▸ Task objective: In your copy, reproduce the entries exactly as they are, minus the images.

Saved data entries:

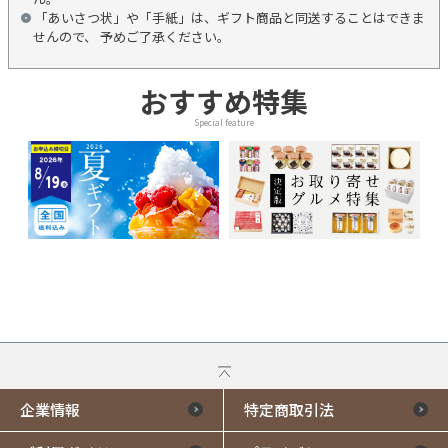
「あいさつ状」や「手紙」は、ギフト商品と同送することはできま
せんので、 予めご了承ください。
おすすめ特集
Special feature
企業情報
特定商取引法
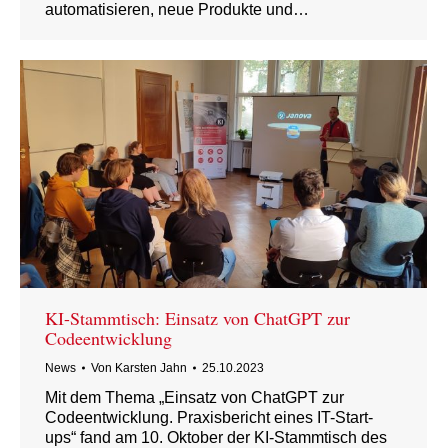
automatisieren, neue Produkte und…
KI-Stammtisch: Einsatz von ChatGPT zur
Codeentwicklung
News
Von
Karsten Jahn
25.10.2023
Mit dem Thema „Einsatz von ChatGPT zur
Codeentwicklung. Praxisbericht eines IT-Start-
ups“ fand am 10. Oktober der KI-Stammtisch des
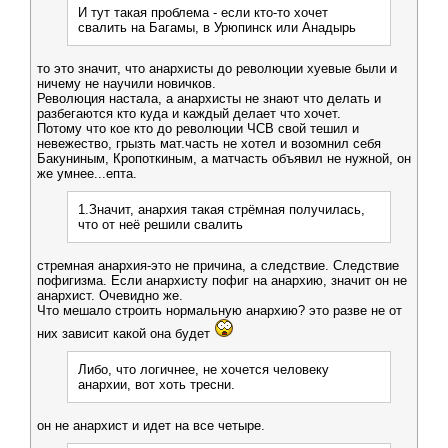
И тут такая проблема - если кто-то хочет
свалить на Багамы, в Урюпинск или Анадырь
то это значит, что анархисты до революции хуевые были и
ничему не научили новичков.
Революция настала, а анархисты не знают что делать и
разбегаются кто куда и каждый делает что хочет.
Потому что кое кто до революции ЧСВ свой тешил и
невежество, грызть мат.часть не хотел и возомнил себя
Бакуниным, Кропоткиным, а матчасть объявил не нужной, он
же умнее...епта.
1.Значит, анархия такая стрёмная получилась,
что от неё решили свалить
стремная анархия-это не причина, а следствие. Следствие
пофигизма. Если анархисту пофиг на анархию, значит он не
анархист. Очевидно же.
Что мешало строить нормальную анархию? это разве не от
них зависит какой она будет
Либо, что логичнее, не хочется человеку
анархии, вот хоть тресни.
он не анархист и идет на все четыре.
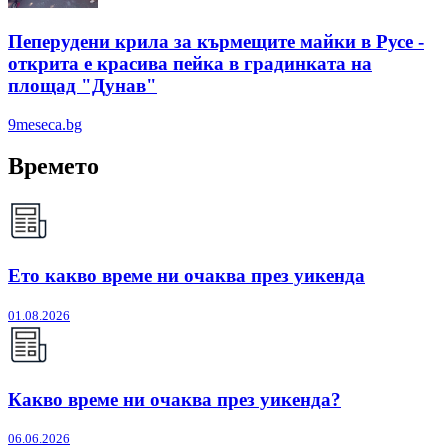
Пеперудени крила за кърмещите майки в Русе -
открита е красива пейка в градинката на
площад "Дунав"
9meseca.bg
Времето
Ето какво време ни очаква през уикенда
01.08.2026
Какво време ни очаква през уикенда?
06.06.2026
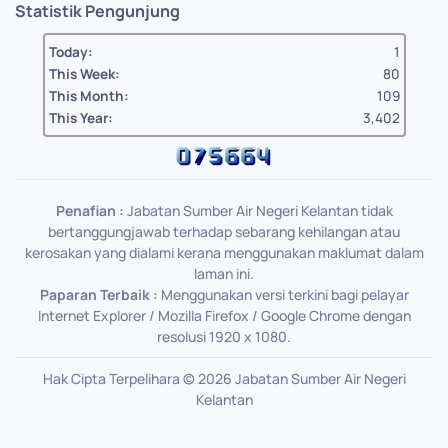
Statistik Pengunjung
Today:
1
This Week:
80
This Month:
109
This Year:
3,402
Penafian :
Jabatan Sumber Air Negeri Kelantan tidak
bertanggungjawab terhadap sebarang kehilangan atau
kerosakan yang dialami kerana menggunakan maklumat dalam
laman ini.
Paparan Terbaik :
Menggunakan versi terkini bagi pelayar
Internet Explorer / Mozilla Firefox / Google Chrome dengan
resolusi 1920 x 1080.
Hak Cipta Terpelihara ©
2026
Jabatan Sumber Air Negeri
Kelantan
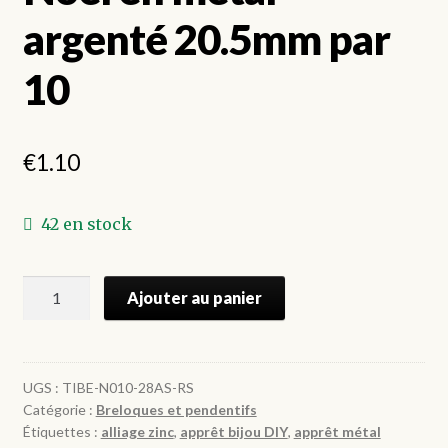
argenté 20.5mm par
10
€
1.10
42 en stock
quantité
Ajouter au panier
de
Pendentifs
Sapin
de
UGS :
TIBE-N010-28AS-RS
Catégorie :
Breloques et pendentifs
Noël
Étiquettes :
alliage zinc
,
apprêt bijou DIY
,
apprêt métal
en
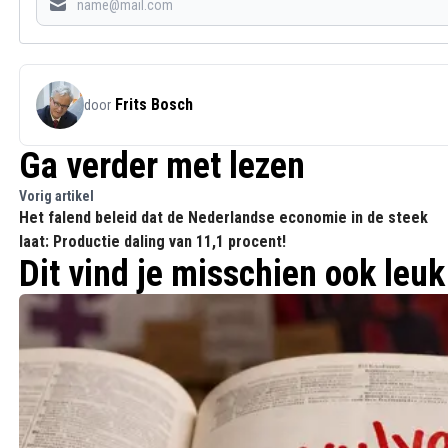
Frits Bosch
door
Ga verder met lezen
Vorig artikel
Het falend beleid dat de Nederlandse economie in de steek
laat: Productie daling van 11,1 procent!
Dit vind je misschien ook leuk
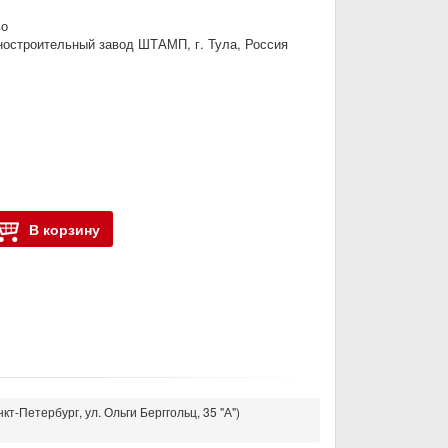
во
остроительный завод ШТАМП, г. Тула, Россия
В корзину
кт-Петербург, ул. Ольги Берггольц, 35 "А")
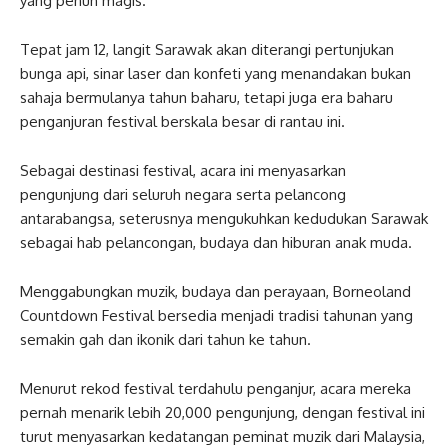
yang penuh magis.
Tepat jam 12, langit Sarawak akan diterangi pertunjukan
bunga api, sinar laser dan konfeti yang menandakan bukan
sahaja bermulanya tahun baharu, tetapi juga era baharu
penganjuran festival berskala besar di rantau ini.
Sebagai destinasi festival, acara ini menyasarkan
pengunjung dari seluruh negara serta pelancong
antarabangsa, seterusnya mengukuhkan kedudukan Sarawak
sebagai hab pelancongan, budaya dan hiburan anak muda.
Menggabungkan muzik, budaya dan perayaan, Borneoland
Countdown Festival bersedia menjadi tradisi tahunan yang
semakin gah dan ikonik dari tahun ke tahun.
Menurut rekod festival terdahulu penganjur, acara mereka
pernah menarik lebih 20,000 pengunjung, dengan festival ini
turut menyasarkan kedatangan peminat muzik dari Malaysia,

▸ Result of this task:
「あいさつ状」や「手紙」は、ギフト商品と同送することはできま
せんので、 予めご了承ください。
おすすめ特集
Special feature
企業情報
特定商取引法
automatisieren, neue Produkte und…
KI-Stammtisch: Einsatz von ChatGPT zur
Codeentwicklung
News
Von
Karsten Jahn
25.10.2023
Mit dem Thema „Einsatz von ChatGPT zur
Codeentwicklung. Praxisbericht eines IT-Start-
ups“ fand am 10. Oktober der KI-Stammtisch des
И тут такая проблема - если кто-то хочет
свалить на Багамы, в Урюпинск или Анадырь
то это значит, что анархисты до революции хуевые были и
ничему не научили новичков.
Революция настала, а анархисты не знают что делать и
разбегаются кто куда и каждый делает что хочет.
Потому что кое кто до революции ЧСВ свой тешил и
невежество, грызть мат.часть не хотел и возомнил себя
Бакуниным, Кропоткиным, а матчасть объявил не нужной, он
же умнее...епта.
1.Значит, анархия такая стрёмная получилась,
что от неё решили свалить
стремная анархия-это не причина, а следствие. Следствие
пофигизма. Если анархисту пофиг на анархию, значит он не
анархист. Очевидно же.
Что мешало строить нормальную анархию? это разве не от
них зависит какой она будет
Либо, что логичнее, не хочется человеку
анархии, вот хоть тресни.
он не анархист и идет на все четыре.
Пеперудени крила за кърмещите майки в Русе -
открита е красива пейка в градинката на
площад "Дунав"
9meseca.bg
Времето
Ето какво време ни очаква през уикенда
01.08.2026
Какво време ни очаква през уикенда?
06.06.2026
Statistik Pengunjung
Today:
1
This Week:
80
This Month:
109
This Year:
3,402
Penafian :
Jabatan Sumber Air Negeri Kelantan tidak
bertanggungjawab terhadap sebarang kehilangan atau
kerosakan yang dialami kerana menggunakan maklumat dalam
laman ini.
Paparan Terbaik :
Menggunakan versi terkini bagi pelayar
Internet Explorer / Mozilla Firefox / Google Chrome dengan
resolusi 1920 x 1080.
Hak Cipta Terpelihara ©
2026
Jabatan Sumber Air Negeri
Kelantan
argenté 20.5mm par
10
€
1.10
42 en stock
quantité
Ajouter au panier
de
Pendentifs
Sapin
de
UGS :
TIBE-N010-28AS-RS
Catégorie :
Breloques et pendentifs
Noël
Étiquettes :
alliage zinc
,
apprêt bijou DIY
,
apprêt métal
en
Frits Bosch
door
Ga verder met lezen
Vorig artikel
Het falend beleid dat de Nederlandse economie in de steek
laat: Productie daling van 11,1 procent!
Dit vind je misschien ook leuk
во
остроительный завод ШТАМП, г. Тула, Россия
В корзину
кт-Петербург, ул. Ольги Берггольц, 35 "А")
yang penuh magis.
Tepat jam 12, langit Sarawak akan diterangi pertunjukan
bunga api, sinar laser dan konfeti yang menandakan bukan
sahaja bermulanya tahun baharu, tetapi juga era baharu
penganjuran festival berskala besar di rantau ini.
Sebagai destinasi festival, acara ini menyasarkan
pengunjung dari seluruh negara serta pelancong
antarabangsa, seterusnya mengukuhkan kedudukan Sarawak
sebagai hab pelancongan, budaya dan hiburan anak muda.
Menggabungkan muzik, budaya dan perayaan, Borneoland
Countdown Festival bersedia menjadi tradisi tahunan yang
semakin gah dan ikonik dari tahun ke tahun.
Menurut rekod festival terdahulu penganjur, acara mereka
pernah menarik lebih 20,000 pengunjung, dengan festival ini
turut menyasarkan kedatangan peminat muzik dari Malaysia,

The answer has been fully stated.